A Fine Artist, a Clown, a Large Girl with a Fuzzy Head of Hair

So now we begin to get to a place where Josh White’s story intersects with those of other people already discussed (though not Van Morrison, who will not be born for a few years yet). For instance, in 1941 he began doing a nightclub act with Lead Belly at the Village Vanguard in New York. It was a bit of an awkward pairing, at least at first; though the two were both Southern bluesmen, they were very different in style and temperament. I love how Max Gordon, the Vanguard’s owner, describes their first rehearsals:

I turned on the work-lamp, wiped a table clean, and put a bottle of rye on the table. I hung around, watching and listening, saying nothing.

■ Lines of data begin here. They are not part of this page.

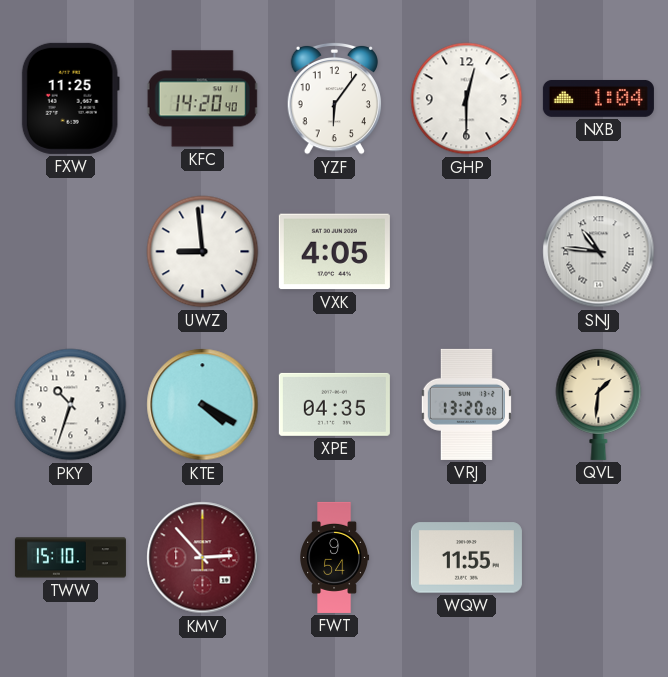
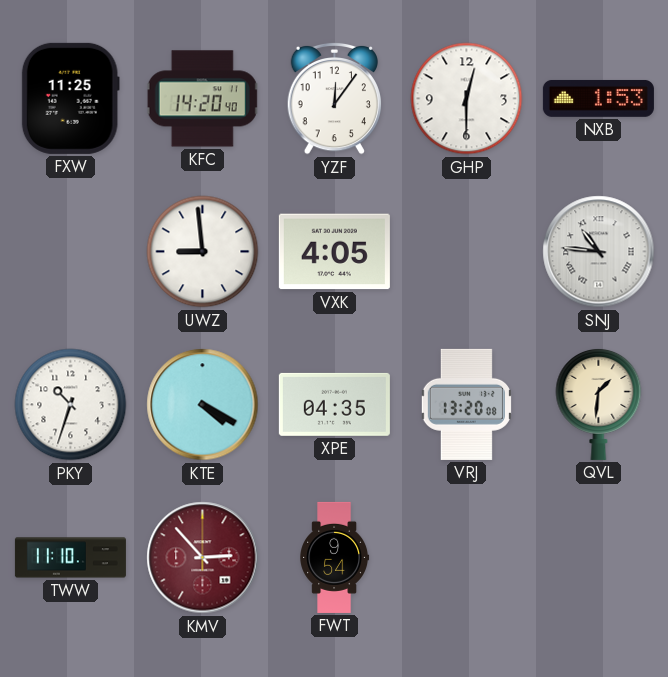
YZF: 6:06 -> 12:06
NXB: 1:04 -> 1:53
TWW: 15:10 -> 11:10
WQW: 11:55 -> none
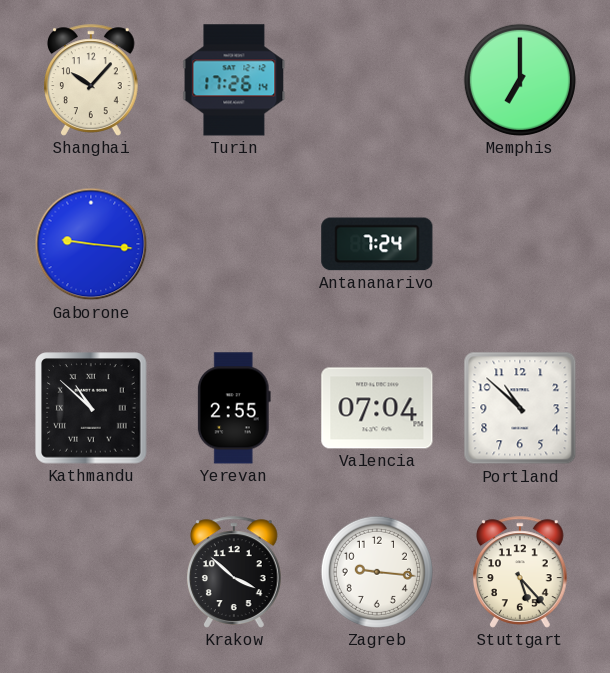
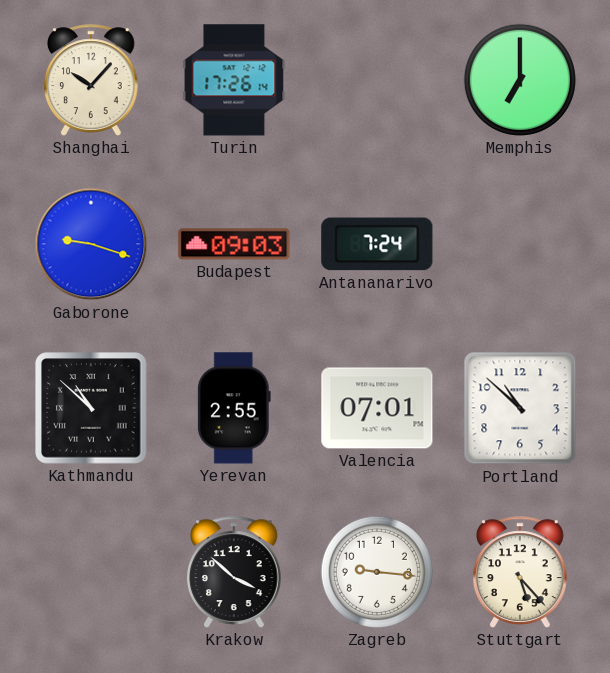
Gaborone: 9:16 -> 9:18
Budapest: none -> 09:03
Valencia: 07:04 -> 07:01
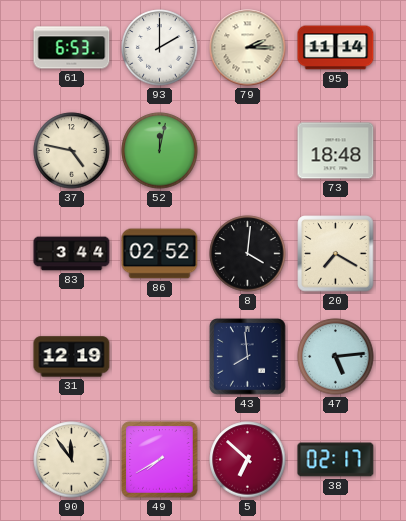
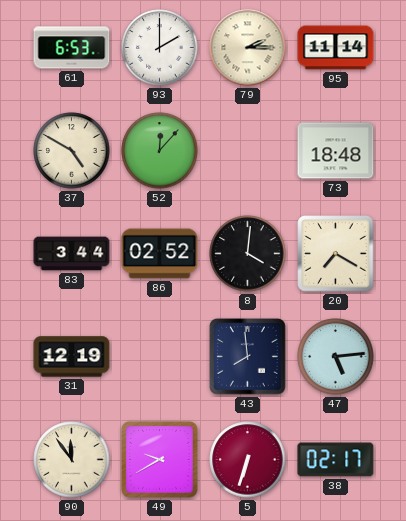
37: 4:47 -> 4:50
52: 12:02 -> 12:07
49: 7:40 -> 9:40
5: 6:52 -> 6:33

Not until they finished the bottle did they say anything to me. So I put another bottle on the table. This went on for a week. And one day, twenty bottles later, Nick [Ray, who had suggested putting the duo together] said he thought they were ready.

Later, Gordon was quoted as saying “The greatest conversations ever heard at the Vanguard was the carving out of the guitars between Lead Belly and Josh White.” The combination of Belly’s thunderous 12-string and deep, husky voice with White’s delicate fretwork and silky baritone must have really been something; sadly no audio or video seem to exist.1 They did later make some studio recordings together, which maybe gives a little bit of the flavor:

But they were never entirely simpatico. White is quoted in Elijah Wald’s book as saying, “He was a fine artist. But Leadbelly was a clown. He played up to the Uncle Tom image.”

Brownie McGhee and Sonny Terry also turned up in New York around this time. They had been playing in Washington, D.C. where, according to McGhee, people told them to come to New York because “they didn’t have any blues singers up there; that Josh White was the only one, and he’d gone white.”